Report each line of the entries below that has the word "iguais" in it.
━━ Given entries
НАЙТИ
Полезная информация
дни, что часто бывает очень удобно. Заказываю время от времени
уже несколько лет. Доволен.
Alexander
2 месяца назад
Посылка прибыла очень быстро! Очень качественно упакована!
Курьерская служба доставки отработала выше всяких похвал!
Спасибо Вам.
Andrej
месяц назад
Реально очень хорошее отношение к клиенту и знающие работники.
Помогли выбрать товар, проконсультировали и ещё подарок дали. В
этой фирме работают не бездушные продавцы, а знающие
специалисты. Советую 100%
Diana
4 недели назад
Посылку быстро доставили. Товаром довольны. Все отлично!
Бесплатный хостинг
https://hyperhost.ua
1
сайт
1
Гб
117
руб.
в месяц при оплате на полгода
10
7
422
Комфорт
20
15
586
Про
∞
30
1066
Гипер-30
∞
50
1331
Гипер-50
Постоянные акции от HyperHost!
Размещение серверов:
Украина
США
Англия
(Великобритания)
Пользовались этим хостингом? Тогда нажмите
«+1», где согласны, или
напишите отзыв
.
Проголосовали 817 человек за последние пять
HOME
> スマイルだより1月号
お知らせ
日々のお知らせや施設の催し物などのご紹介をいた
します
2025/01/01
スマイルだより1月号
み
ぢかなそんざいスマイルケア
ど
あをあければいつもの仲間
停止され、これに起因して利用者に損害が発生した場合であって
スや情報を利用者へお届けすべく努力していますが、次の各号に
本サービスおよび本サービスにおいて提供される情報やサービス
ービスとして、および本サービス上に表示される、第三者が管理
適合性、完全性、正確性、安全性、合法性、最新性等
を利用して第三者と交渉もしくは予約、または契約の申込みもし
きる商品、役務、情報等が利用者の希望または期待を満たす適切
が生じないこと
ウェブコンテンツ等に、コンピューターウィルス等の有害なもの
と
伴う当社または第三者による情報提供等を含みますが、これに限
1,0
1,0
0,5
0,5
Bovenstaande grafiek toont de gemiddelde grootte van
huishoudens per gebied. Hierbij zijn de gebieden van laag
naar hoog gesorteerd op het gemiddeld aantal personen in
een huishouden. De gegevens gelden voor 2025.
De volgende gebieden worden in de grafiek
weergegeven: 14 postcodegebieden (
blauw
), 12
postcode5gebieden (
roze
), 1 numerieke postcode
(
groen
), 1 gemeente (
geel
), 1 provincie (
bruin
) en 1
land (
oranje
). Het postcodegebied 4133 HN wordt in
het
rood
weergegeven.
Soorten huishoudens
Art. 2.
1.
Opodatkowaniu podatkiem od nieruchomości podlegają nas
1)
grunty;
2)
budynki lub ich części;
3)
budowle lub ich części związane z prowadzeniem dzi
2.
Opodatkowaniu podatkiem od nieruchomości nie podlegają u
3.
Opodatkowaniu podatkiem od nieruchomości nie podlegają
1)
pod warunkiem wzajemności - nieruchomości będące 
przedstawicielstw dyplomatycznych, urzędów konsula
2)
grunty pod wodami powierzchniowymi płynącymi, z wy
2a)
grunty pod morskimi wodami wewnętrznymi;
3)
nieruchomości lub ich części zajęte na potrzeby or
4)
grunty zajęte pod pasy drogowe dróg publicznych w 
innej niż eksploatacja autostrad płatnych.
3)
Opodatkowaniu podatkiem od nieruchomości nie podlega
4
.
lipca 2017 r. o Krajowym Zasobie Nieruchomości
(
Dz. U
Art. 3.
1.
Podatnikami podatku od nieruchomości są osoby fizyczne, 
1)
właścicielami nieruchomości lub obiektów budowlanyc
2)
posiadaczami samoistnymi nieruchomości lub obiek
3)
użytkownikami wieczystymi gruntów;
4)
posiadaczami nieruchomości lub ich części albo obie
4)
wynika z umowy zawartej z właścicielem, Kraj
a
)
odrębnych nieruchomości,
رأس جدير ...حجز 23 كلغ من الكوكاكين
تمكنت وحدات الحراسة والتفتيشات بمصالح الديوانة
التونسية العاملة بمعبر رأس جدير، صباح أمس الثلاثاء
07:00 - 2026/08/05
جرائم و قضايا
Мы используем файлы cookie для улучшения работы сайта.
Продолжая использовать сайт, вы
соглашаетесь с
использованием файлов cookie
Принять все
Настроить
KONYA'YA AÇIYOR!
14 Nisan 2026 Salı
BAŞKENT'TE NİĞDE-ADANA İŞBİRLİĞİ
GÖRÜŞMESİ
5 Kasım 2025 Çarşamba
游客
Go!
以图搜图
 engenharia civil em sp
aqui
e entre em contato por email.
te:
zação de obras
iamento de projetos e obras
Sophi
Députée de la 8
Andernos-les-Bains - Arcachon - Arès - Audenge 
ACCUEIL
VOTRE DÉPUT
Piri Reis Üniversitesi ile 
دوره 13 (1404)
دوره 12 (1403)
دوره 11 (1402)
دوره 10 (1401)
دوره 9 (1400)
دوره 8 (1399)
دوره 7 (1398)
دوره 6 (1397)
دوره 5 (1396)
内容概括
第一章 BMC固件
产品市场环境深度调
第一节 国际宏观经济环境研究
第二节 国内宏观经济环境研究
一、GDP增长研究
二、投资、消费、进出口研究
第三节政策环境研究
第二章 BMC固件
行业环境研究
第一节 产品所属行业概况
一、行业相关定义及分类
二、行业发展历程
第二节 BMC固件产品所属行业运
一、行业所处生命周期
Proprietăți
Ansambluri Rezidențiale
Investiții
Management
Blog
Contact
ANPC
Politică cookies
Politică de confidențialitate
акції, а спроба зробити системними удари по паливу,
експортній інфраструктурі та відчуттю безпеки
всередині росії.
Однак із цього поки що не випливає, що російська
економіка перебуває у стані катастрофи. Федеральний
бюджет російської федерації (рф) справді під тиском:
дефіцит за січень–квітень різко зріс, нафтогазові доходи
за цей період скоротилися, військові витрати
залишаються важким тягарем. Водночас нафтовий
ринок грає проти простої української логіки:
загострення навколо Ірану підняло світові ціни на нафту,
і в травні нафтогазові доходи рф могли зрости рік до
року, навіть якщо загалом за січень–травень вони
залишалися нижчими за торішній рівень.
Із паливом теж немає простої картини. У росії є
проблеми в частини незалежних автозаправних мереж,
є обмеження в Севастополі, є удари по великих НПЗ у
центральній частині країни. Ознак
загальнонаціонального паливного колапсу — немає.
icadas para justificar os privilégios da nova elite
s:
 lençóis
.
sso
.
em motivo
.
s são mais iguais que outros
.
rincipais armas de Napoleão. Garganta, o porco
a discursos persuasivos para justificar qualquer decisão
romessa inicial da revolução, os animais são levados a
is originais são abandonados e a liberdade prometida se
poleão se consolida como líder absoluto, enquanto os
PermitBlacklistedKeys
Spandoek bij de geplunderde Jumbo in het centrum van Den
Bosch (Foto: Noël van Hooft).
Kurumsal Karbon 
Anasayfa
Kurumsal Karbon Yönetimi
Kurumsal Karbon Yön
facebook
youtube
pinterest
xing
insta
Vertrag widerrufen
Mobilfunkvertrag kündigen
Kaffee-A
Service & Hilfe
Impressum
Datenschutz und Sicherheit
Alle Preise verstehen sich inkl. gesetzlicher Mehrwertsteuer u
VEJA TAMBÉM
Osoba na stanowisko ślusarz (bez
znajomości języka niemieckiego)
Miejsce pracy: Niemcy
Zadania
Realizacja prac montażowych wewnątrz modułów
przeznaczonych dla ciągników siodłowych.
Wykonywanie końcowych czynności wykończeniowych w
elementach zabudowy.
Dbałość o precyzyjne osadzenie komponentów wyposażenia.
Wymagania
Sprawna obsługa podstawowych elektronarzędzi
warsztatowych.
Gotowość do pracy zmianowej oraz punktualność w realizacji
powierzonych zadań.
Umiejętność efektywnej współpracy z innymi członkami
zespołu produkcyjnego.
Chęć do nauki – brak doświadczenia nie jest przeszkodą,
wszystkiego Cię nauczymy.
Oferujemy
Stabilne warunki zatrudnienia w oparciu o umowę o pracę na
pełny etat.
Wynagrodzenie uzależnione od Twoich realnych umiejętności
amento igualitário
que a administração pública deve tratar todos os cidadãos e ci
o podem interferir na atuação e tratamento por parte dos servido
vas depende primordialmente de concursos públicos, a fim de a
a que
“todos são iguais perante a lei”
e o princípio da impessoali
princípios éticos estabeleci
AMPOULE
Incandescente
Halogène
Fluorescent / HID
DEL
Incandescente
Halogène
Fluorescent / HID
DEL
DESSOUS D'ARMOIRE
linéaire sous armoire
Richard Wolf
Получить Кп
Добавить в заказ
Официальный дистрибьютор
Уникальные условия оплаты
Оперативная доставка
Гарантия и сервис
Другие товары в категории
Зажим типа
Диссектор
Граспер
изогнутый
━━━━
→ Output for this task:
s são mais iguais que outros
“todos são iguais perante a lei”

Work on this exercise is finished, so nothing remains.